EXPOSE DU LITIGE : La SA « [Localité 1] – Entreprise Sociale pour l’Habitat » a donné à bail à Mme [I] [J] née [X] et M. [K] [J] un appartement à usage d’habitation situé [Adresse 3] [Adresse 4] [Localité 4] et un emplacement de stationnement n°16088013 situé à la même adresse par contrats du 1er décembre 2023, moyennant un loyer mensuel de 785,39€ outre 215,84€ de provision sur charges pour le logement et de 40€ outre 4,50€ de provision sur charges pour le parking. Un commandement de payer les loyers, visant la clause résolutoire et portant sur un arriéré locatif de 4852,44€ a été délivré à Mme [I] [J] née [X] et M. [K] [J] le 18 juillet 2025. Devant l'absence de régularisation, la SA [Localité 1], par acte du 22 septembre 2025, dénoncé à la Préfecture des Yvelines le 23 septembre 2025, a fait assigner Mme [I] [J] née [X] et M. [K] [J] devant le juge des contentieux de la protection du tribunal de proximité de POISSY afin d’obtenir : - Le constat de la résiliation des baux par le jeu des clauses résolutoires ; - L’expulsion de corps et de biens de Mme [I] [J] née [X] et M. [K] [J] et de tous occupants de leur chef ; - La condamnation solidaire de Mme [I] [J] née [X] et M. [K] [J] à lui payer une indemnité d’occupation correspondant au loyer, jusqu’à la libération des lieux ; - La condamnation solidaire de Mme [I] [J] née [X] et M. [K] [J] à lui payer la somme de 2037,89€ au titre des arriérés de loyers et charges arrêtés au 16 septembre 2025, avec intérêts au taux légal à compter du commandement ; - La condamnation in solidum de Mme [I] [J] née [X] et M. [K] [J] à lui payer la somme de 500€ en application de l’article 700 du Code de procédure civile et aux dépens.

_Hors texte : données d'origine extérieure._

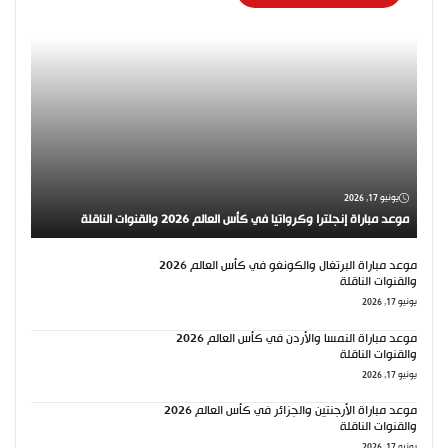
يونيو 17, 2026
موعد مباراة إنجلترا وكرواتيا في كأس العالم 2026 والقنوات الناقلة
موعد مباراة البرتغال والكونغو في كأس العالم 2026
والقنوات الناقلة
يونيو 17, 2026
موعد مباراة النمسا والأردن في كأس العالم 2026
والقنوات الناقلة
يونيو 17, 2026
موعد مباراة الأرجنتين والجزائر في كأس العالم 2026
والقنوات الناقلة
يونيو 17, 2026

L’affaire a été appelée et retenue à l’audience du 16 juin 2026. La SA [Localité 1], représentée par son conseil, maintient l'intégralité de ses prétentions, y compris le montant de sa créance actualisée au 20 mai 2026 à la somme de 420,62€. Elle ne s’oppose pas à l’audience à l’octroi de délais de paiement suspensifs de la clause résolutoire aux défendeurs. Mme [I] [J] née [X] et M. [K] [J], régulièrement assignés à étude, n’ont pas comparu et ne se sont pas faits représenter. A l’issue des débats, l’affaire a été mise en délibéré à ce jour par mise à disposition au greffe dans les conditions prévues à l’article 450 alinéa 2 du code de procédure civile.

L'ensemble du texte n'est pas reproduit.